Pembina Renews Buyback Program
Pembina Pipeline Corp. has received clearance from the Toronto Stock Exchange (TSX) for the renewal of its share repurchase program, allowing the Canadian midstream oil and gas company to reclaim up to five percent of its issued common stocks.
The approved normal course issuer bid (NCIB) provides for the buyback of nearly 29 million units, Pembina said in a press release Monday. A prior NCIB saw Pembina redeem close to 1.2 million shares at a weighted average price of CAD 41.76 ($30.5) per share.
Pembina said the actual number of shares and their prices that the company would purchase under the new NCIB depend on “a number of factors, including Pembina's financial performance and flexibility in the context of its financial guardrails, the availability of discretionary cash flow in excess of dividend and capital funding requirements, and the risk-adjusted returns of repurchasing common shares compared to other uses of cash, including accretive capital investment opportunities and debt reduction”.
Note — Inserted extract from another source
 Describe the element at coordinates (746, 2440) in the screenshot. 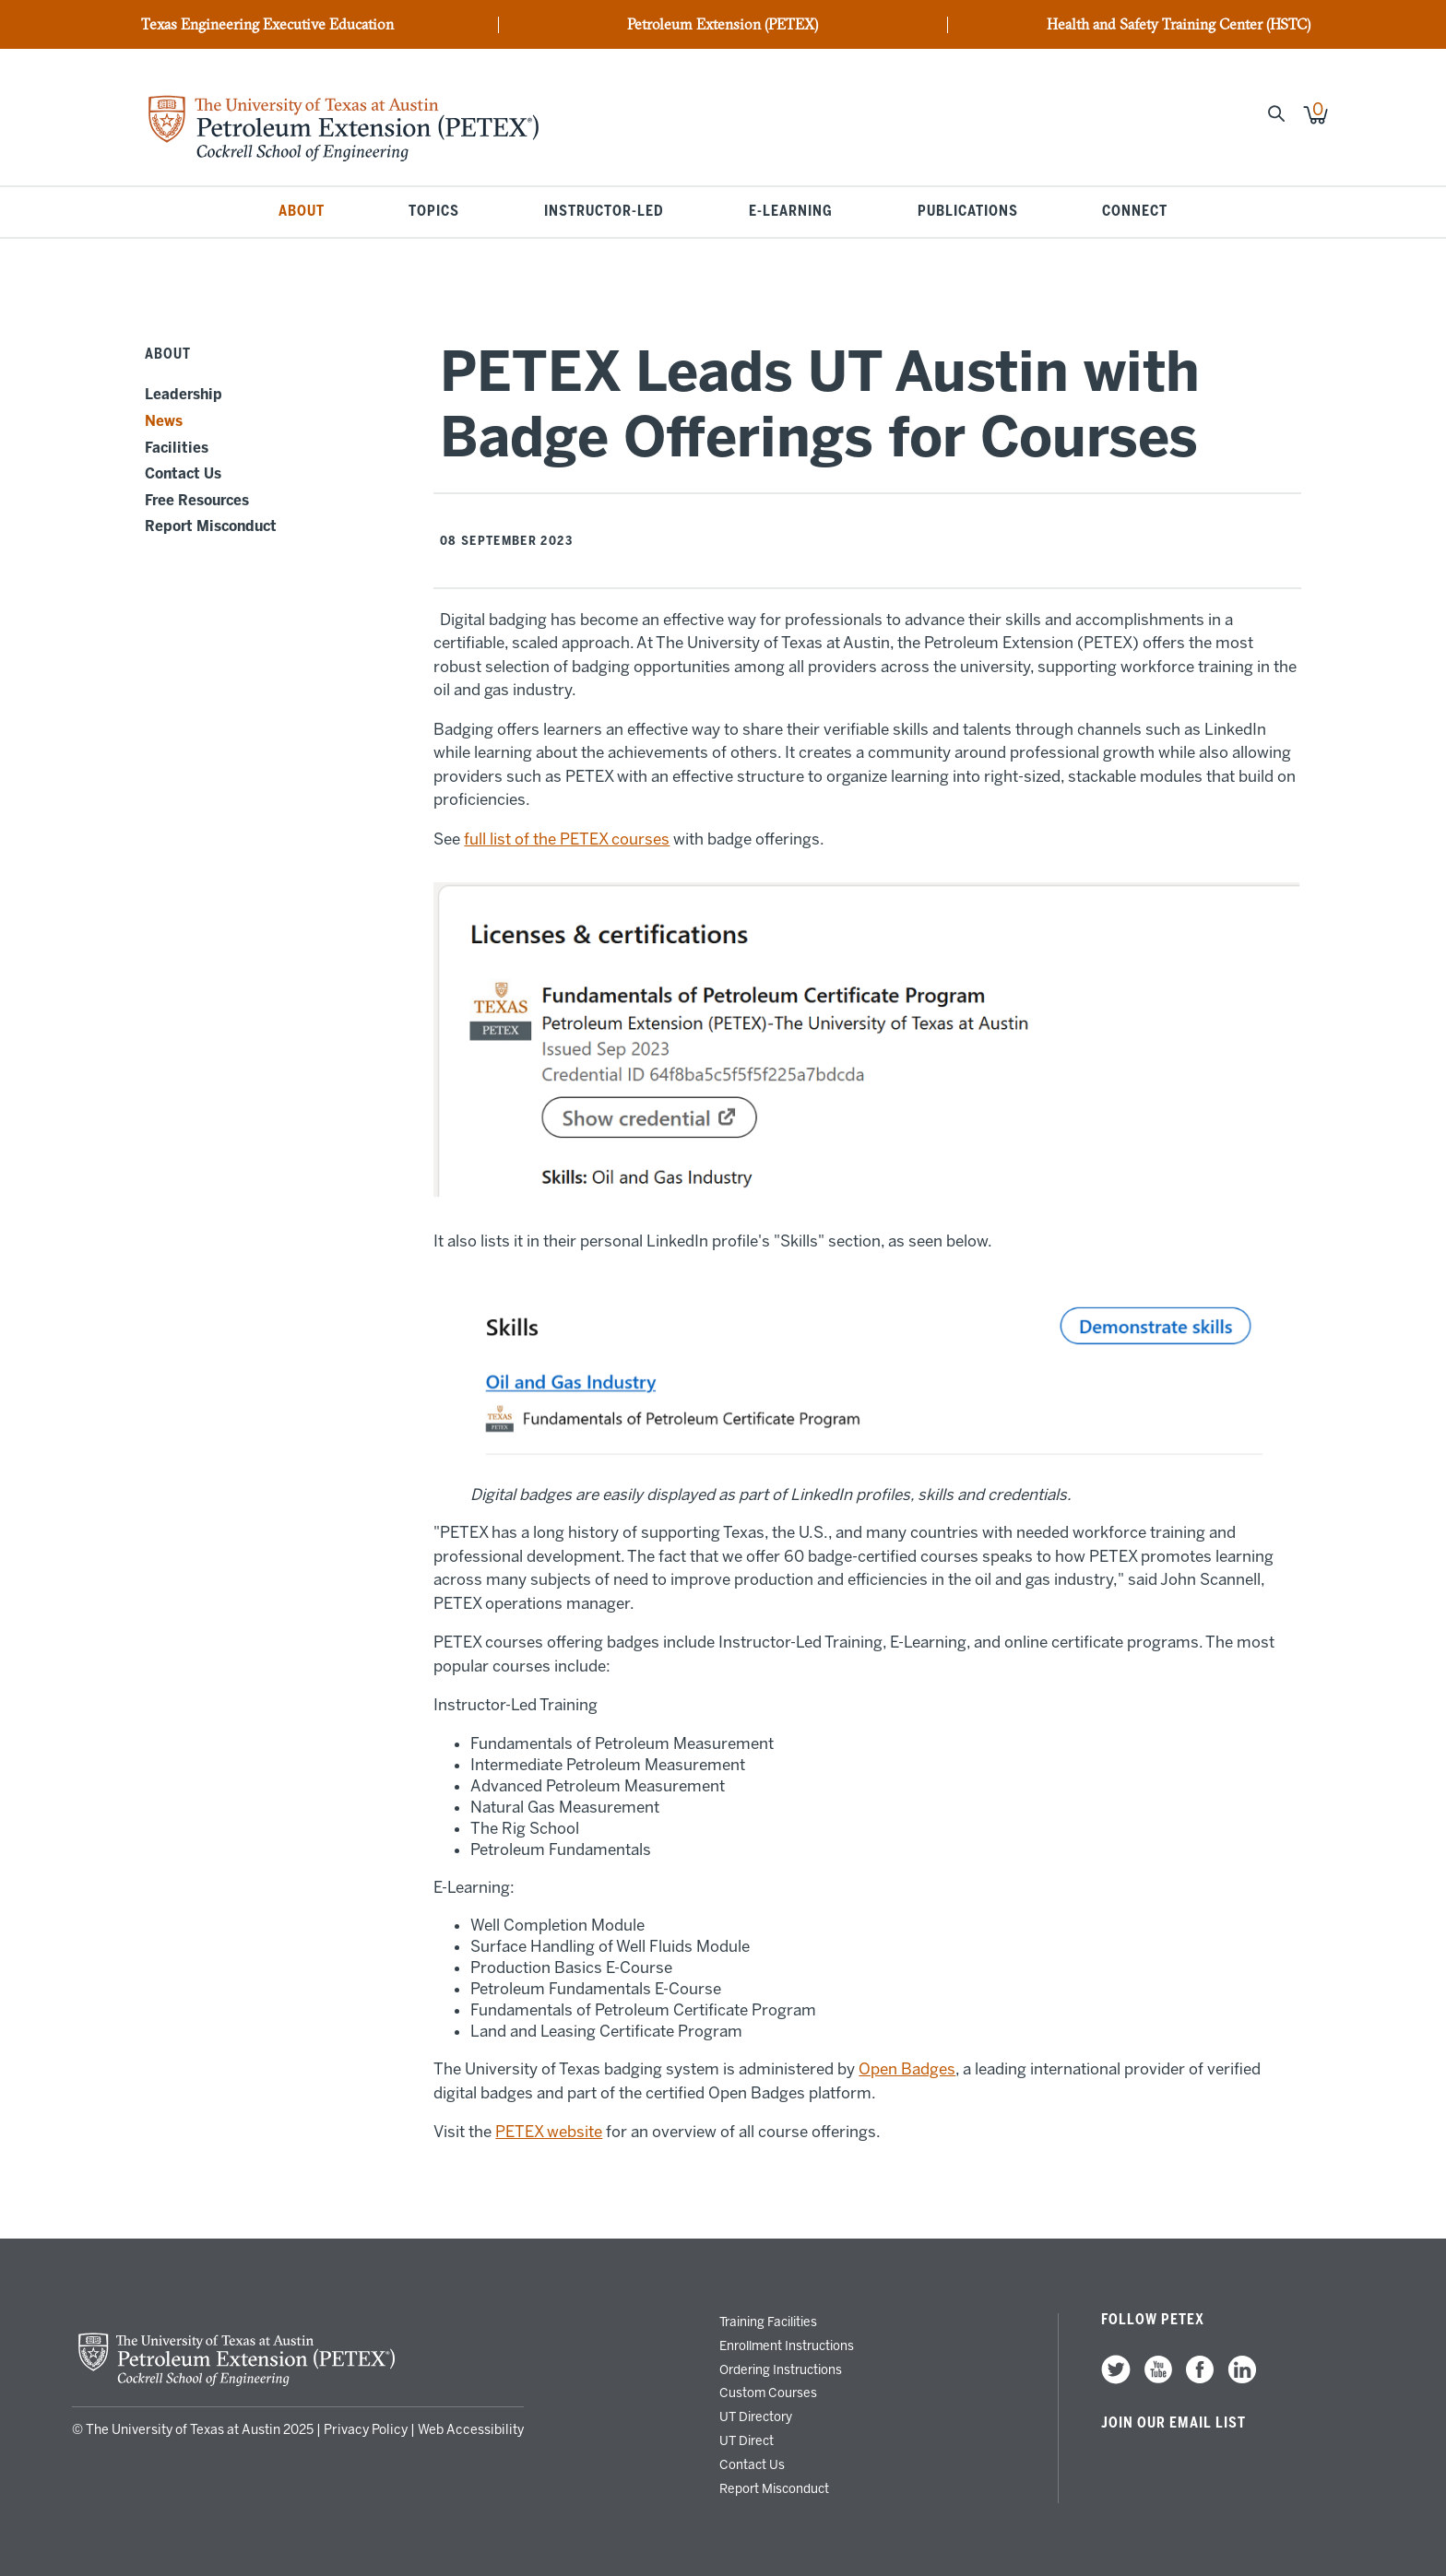

I see `UT Direct` at that location. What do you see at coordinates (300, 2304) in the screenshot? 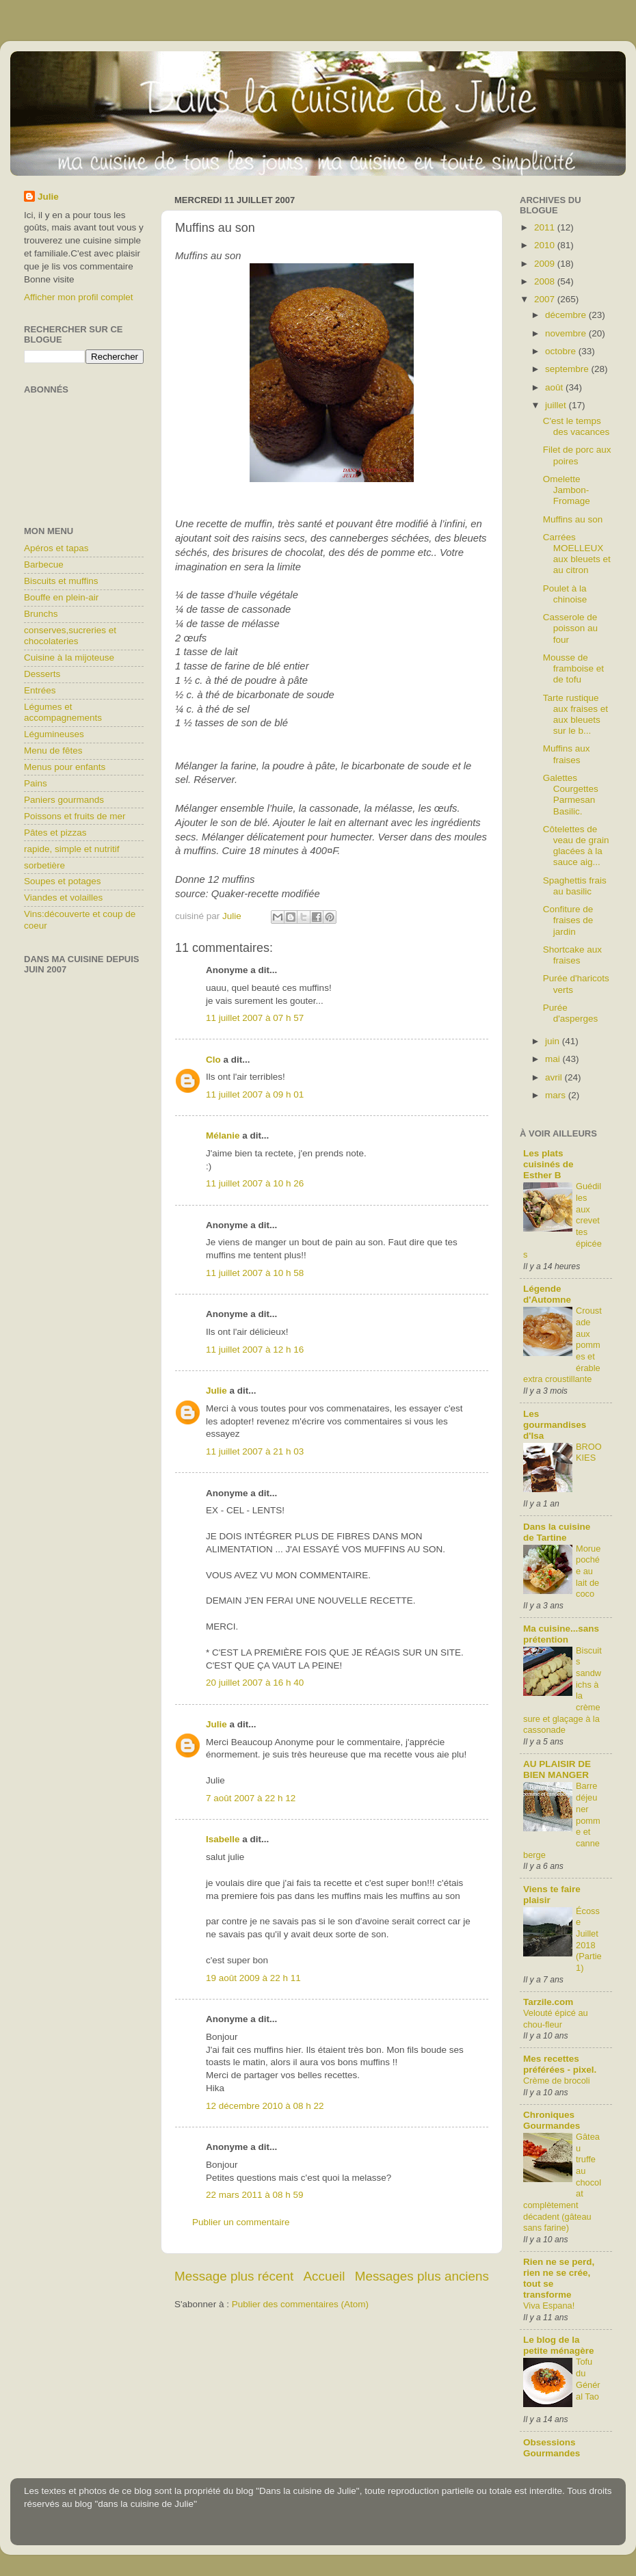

However, it specified, “Subject to exceptions for block purchases, Pembina will limit daily purchases of common shares on the TSX in connection with the NCIB to no more than 25 percent (664,745 common shares) of the six-month average daily trading volume of the common shares on the TSX from November 1, 2023 to April 30, 2024 (2,658,980 common shares) during any trading day”.
“Purchases under the NCIB will be made through open market purchases at the prevailing market price”, Pembina added.
Purchases can be made on the TSX, the New York Stock Exchange (NYSE) and other Canadian trading platforms from May 16, 2024, to May 15, 2025.
“Pembina believes that, from time to time, the market price of its common shares trade at prices that may not adequately reflect their underlying value and the repurchase of common shares for cancellation may represent an attractive use of the Company's financial resources”, it explained.
Pembina closed higher on TSX at CAD 50.39 ($36.84), as well as on the NYSE at $36.87.
Pembina’s board of directors earlier approved CAD 0.69 ($0.5) in dividend per common share for the second quarter of 2024, up 3.4 percent, according to the company’s quarterly financial report released last Thursday.
“The increase reflects the continued growth of Pembina's fee-based business, which is benefiting from rising volumes and increasing utilization across many of its assets in the Western Canadian Sedimentary Basin”, the report said.
Pembina logged earnings of CAD 438 million ($320.2 million), or CAD 0.74 ($0.54) per common share post-dilution, for the first quarter of 2024. Revenues totaled CAD 1.5 billion ($1.1 billion). Earnings before income tax, depreciation and amortization stood at CAD 1 billion ($731.1 million) after adjustment from extraordinary or nonrecurring items, with a CAD 40 million ($29.2 million) negative impact from an outage that hit the Northern Pipeline system.
Pembina pipelines transported 2.6 million barrels of oil equivalent per day in the first three months of the year.